The City has confirmed that R32 million has been made available to provide temporary structures, water and sanitation facilities to affected residents of Masiphumelele.
Human Settlements Minister Lindiwe Sisulu confirmed the department's commitment adding that all spheres of government and other departments will work together to ensure dignity is restored.
“We have decided to work as a cluster, including the Department of Social Development so that we maximise our impact.
“We have also met with the community leadership of Masiphumelele who have been very co-operative and very positive in their inputs.”
She said half of Masiphumelele, which is a wetland, will be fenced off, “because water is a scarce resource that ought to be protected".
SA National Civic Organisation chairperson in the Site C area, Simphiwe Kwadi said the fire victims were housed in local churches while they tried to rebuild their razed homes.
“In a meeting that we had with the City of Cape Town and the Minister of Human Settlements on Monday, the City told us that they had zero budget to assist those people with rebuilding their homes, they also told us that because there were less than 200 structures razed, the area could not be declared a disaster.
“Now some of the people are trying to use some of their charred material to rebuild their homes because it is also not hygienic or safe to sleep in crowds at the churches,” he said.

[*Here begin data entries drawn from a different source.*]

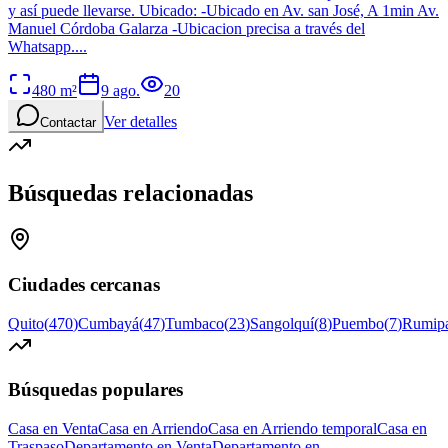
y así puede llevarse. Ubicado: -Ubicado en Av. san José, A 1min Av.
Manuel Córdoba Galarza -Ubicacion precisa a través del
Whatsapp....
480
m²
9 ago.
20
Ver detalles
Contactar
Búsquedas relacionadas
Ciudades cercanas
Quito
(
470
)
Cumbayá
(
47
)
Tumbaco
(
23
)
Sangolquí
(
8
)
Puembo
(
7
)
Rumip
Búsquedas populares
Casa en Venta
Casa en Arriendo
Casa en Arriendo temporal
Casa en
Traspaso
Departamento en Venta
Departamento en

Kwadi confirmed that the South African Social Security Agency (Sassa) was the only department providing aid to the victims.
“They bring food almost everyday to ensure that these people do not starve, I have seen reports of other organisations claiming to be providing aid to the affected but none of that is true, it has only been Sassa and now the Department of Home Affairs has also requested a compiled list of all those affected so that they can assist with identity documentation,” he said.
According to the City, there were fewer fires during this festive season compared with 2019.
There were 177 informal structure fires, and 159 formal structure fires during December last year.